Starting with the line below that holds "Çiftlikköy İtfaiyesi Temmuz Ayında 91" and stopping after the line that holds "Роскошный Шопинг в Лиссабоне, Португалия", transcribe the lines exactly, leaving out all pictures.

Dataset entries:
★ ★ ★

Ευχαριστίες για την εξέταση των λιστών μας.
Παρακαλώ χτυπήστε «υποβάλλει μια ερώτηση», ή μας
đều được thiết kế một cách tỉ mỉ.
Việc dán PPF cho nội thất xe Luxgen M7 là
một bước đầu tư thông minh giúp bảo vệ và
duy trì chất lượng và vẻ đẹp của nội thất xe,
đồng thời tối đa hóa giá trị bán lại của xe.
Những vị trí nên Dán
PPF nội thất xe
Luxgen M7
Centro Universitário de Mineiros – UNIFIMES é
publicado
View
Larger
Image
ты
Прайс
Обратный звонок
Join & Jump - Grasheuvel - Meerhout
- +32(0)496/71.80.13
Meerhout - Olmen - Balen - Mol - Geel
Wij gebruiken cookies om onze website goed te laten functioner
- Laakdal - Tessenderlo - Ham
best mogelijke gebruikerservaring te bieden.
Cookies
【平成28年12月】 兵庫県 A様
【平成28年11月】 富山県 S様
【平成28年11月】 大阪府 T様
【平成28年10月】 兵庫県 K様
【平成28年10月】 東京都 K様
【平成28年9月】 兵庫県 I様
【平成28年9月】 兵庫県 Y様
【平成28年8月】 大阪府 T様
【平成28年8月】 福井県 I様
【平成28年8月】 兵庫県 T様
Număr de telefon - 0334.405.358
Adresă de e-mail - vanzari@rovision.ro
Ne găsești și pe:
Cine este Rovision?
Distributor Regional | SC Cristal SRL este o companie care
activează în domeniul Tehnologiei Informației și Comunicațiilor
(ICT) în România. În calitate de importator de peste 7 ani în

★ ★ ★

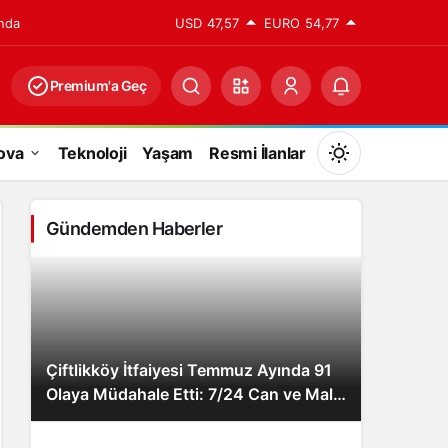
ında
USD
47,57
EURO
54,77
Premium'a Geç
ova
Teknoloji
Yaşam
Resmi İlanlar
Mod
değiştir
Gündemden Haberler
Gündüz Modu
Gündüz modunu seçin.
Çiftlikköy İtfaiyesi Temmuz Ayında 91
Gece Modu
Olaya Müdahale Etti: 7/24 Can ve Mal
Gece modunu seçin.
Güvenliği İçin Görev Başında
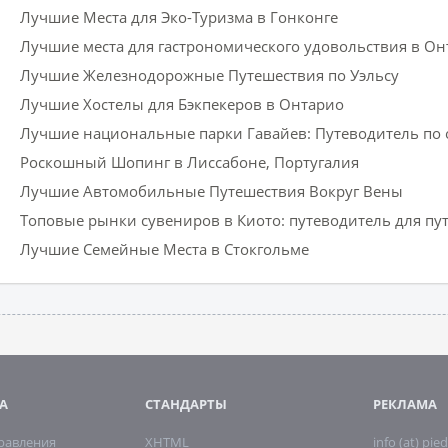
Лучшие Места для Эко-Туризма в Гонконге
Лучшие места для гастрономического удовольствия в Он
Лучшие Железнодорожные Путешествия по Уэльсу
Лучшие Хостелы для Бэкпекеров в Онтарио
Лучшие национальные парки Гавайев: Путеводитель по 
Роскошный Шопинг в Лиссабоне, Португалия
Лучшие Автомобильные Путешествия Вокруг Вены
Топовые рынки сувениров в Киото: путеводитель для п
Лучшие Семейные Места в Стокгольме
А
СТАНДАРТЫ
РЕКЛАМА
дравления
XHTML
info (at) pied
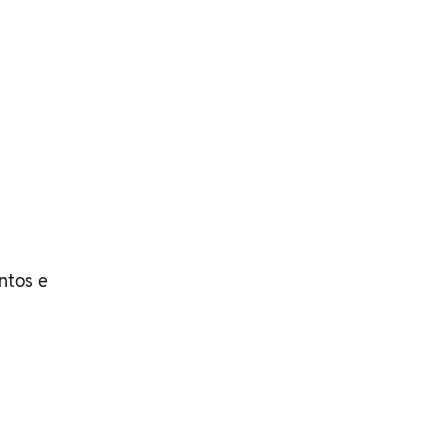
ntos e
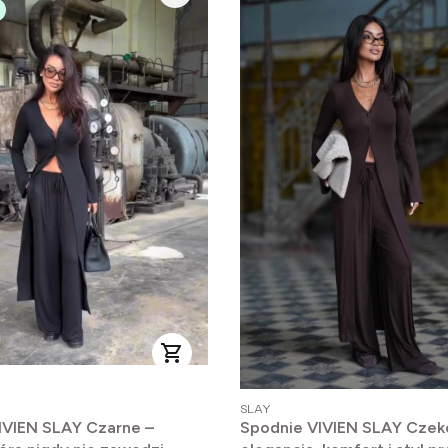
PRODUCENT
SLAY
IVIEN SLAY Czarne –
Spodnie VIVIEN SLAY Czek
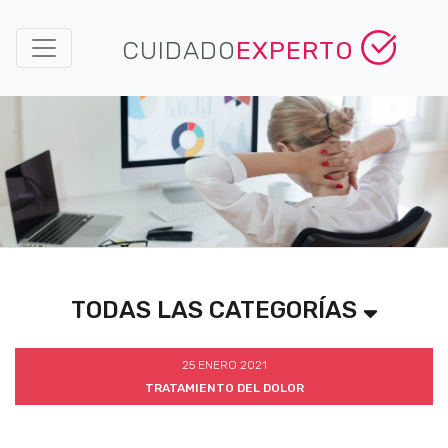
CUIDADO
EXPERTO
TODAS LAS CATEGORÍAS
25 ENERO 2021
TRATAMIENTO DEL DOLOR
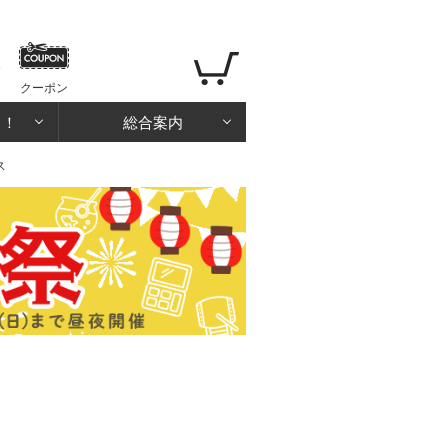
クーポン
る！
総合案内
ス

★ ★ ★

▸ **Answer for the task**
Çiftlikköy İtfaiyesi Temmuz Ayında 91
Gece Modu
Olaya Müdahale Etti: 7/24 Can ve Mal
Gece modunu seçin.
Güvenliği İçin Görev Başında
Лучшие Места для Эко-Туризма в Гонконге
Лучшие места для гастрономического удовольствия в Он
Лучшие Железнодорожные Путешествия по Уэльсу
Лучшие Хостелы для Бэкпекеров в Онтарио
Лучшие национальные парки Гавайев: Путеводитель по 
Роскошный Шопинг в Лиссабоне, Португалия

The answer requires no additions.